Ruslan

Ruslan. A conservative populist daily newspaper published in Lviv from 1897 to 1914. Founded by Oleksander Barvinsky and Anatol Vakhnianyn, it served as the organ of the Catholic Ruthenian People's Union and then the Christian Social party, supported the politics of the New Era (co-operation with the Poles), spoke out against the Russophile movement in Western Ukraine, and advocated closer ties with the Ukrainians in Russian-ruled Ukraine. It published the works of prominent writers in Russian-ruled Ukraine, such as Oleksander Konysky, Ivan Nechui-Levytsky, and Mykhailo Starytsky, and contributions from Western Ukrainian writers, such as Bohdan Lepky, Osyp Makovei, Kyrylo Studynsky, and Vasyl Shchurat.
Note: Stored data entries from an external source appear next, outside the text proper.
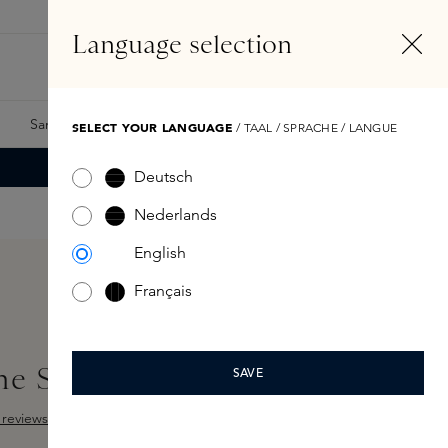
EN
Account
Language selection
Search
Fragrance Finder
Samples
Skins Exclusives
Skins Boxes
SELECT YOUR LANGUAGE
/ TAAL / SPRACHE / LANGUE
Deutsch
Nederlands
English
Français
the Senses 250ml
SAVE
reviews
 out of 5 stars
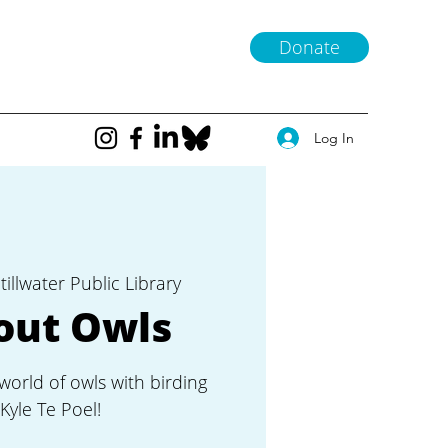
Donate
Log In
tillwater Public Library
out Owls
world of owls with birding
Kyle Te Poel!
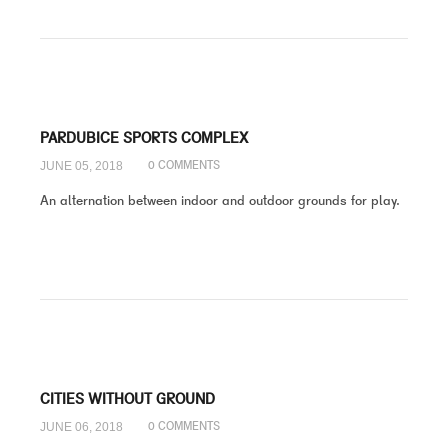
PARDUBICE SPORTS COMPLEX
JUNE 05, 2018
0 COMMENTS
An alternation between indoor and outdoor grounds for play.
CITIES WITHOUT GROUND
JUNE 06, 2018
0 COMMENTS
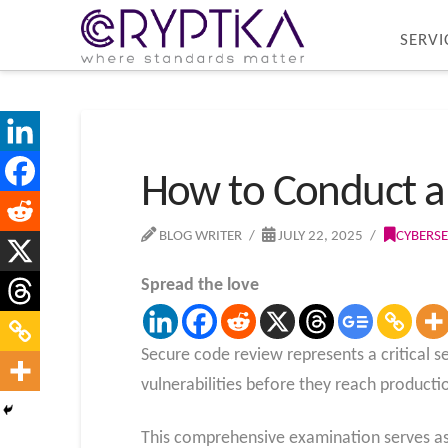
SERVI
How to Conduct a 
BLOG WRITER
JULY 22, 2025
CYBERSE
Spread the love
Secure code review represents a critical s
vulnerabilities before they reach product
This comprehensive examination serves as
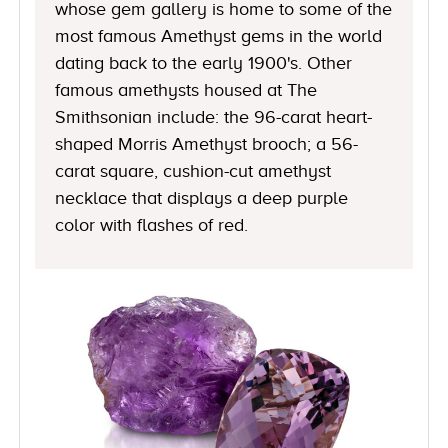
whose gem gallery is home to some of the
most famous Amethyst gems in the world
dating back to the early 1900's. Other
famous amethysts housed at The
Smithsonian include: the 96-carat heart-
shaped Morris Amethyst brooch; a 56-
carat square, cushion-cut amethyst
necklace that displays a deep purple
color with flashes of red.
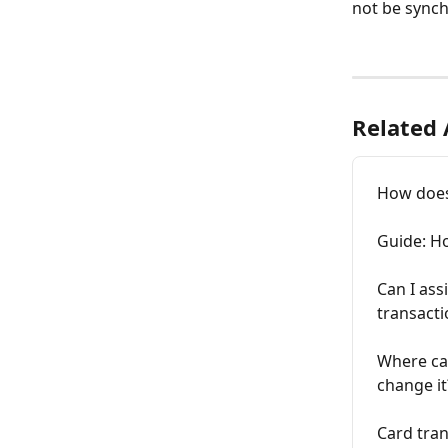
not be synch
Related 
How does
Guide: H
Can I ass
transacti
Where can
change it
Card tran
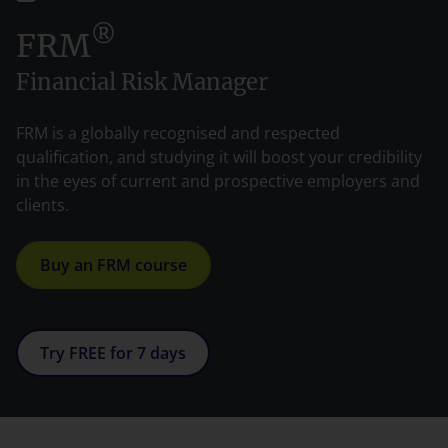
®
FRM
Financial Risk Manager
FRM is a globally recognised and respected
qualification, and studying it will boost your credibility
in the eyes of current and prospective employers and
clients.
Buy an FRM course
Try FREE for 7 days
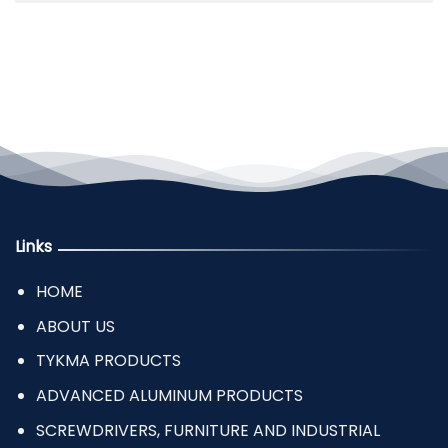
Links
HOME
ABOUT US
TYKMA PRODUCTS
ADVANCED ALUMINUM PRODUCTS
SCREWDRIVERS, FURNITURE AND INDUSTRIAL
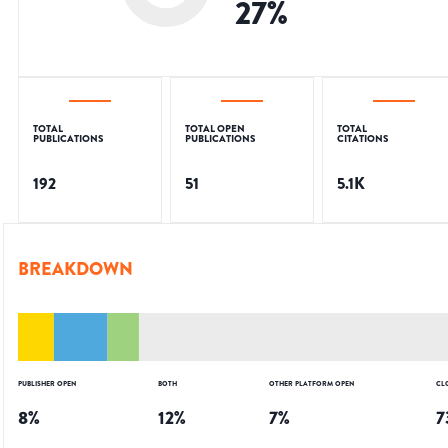
27
%
TOTAL
TOTAL OPEN
TOTAL
PUBLICATIONS
PUBLICATIONS
CITATIONS
192
51
5.1K
BREAKDOWN
PUBLISHER OPEN
BOTH
OTHER PLATFORM OPEN
CL
8
%
12
%
7
%
7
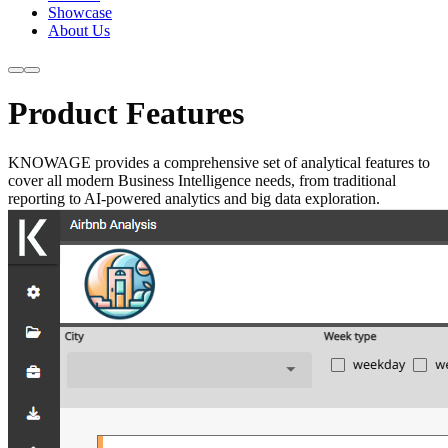
Showcase
About Us
Product Features
KNOWAGE provides a comprehensive set of analytical features to
cover all modern Business Intelligence needs, from traditional
reporting to AI-powered analytics and big data exploration.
The paper was especially noted for its popular-scholarly articles on Ukrainian history and the correspondence of Volodymyr Antonovych with O. Barvinsky and Omelian Ohonovsky, and A. Vakhnianyn with Panteleimon Kulish. Ruslan was edited by T. Baranovsky, S. Kulchytsky (1897–8), Lev Lopatynsky (1898–1907), Semen Goruk (1907–14), and Vasyl Barvinsky (1914).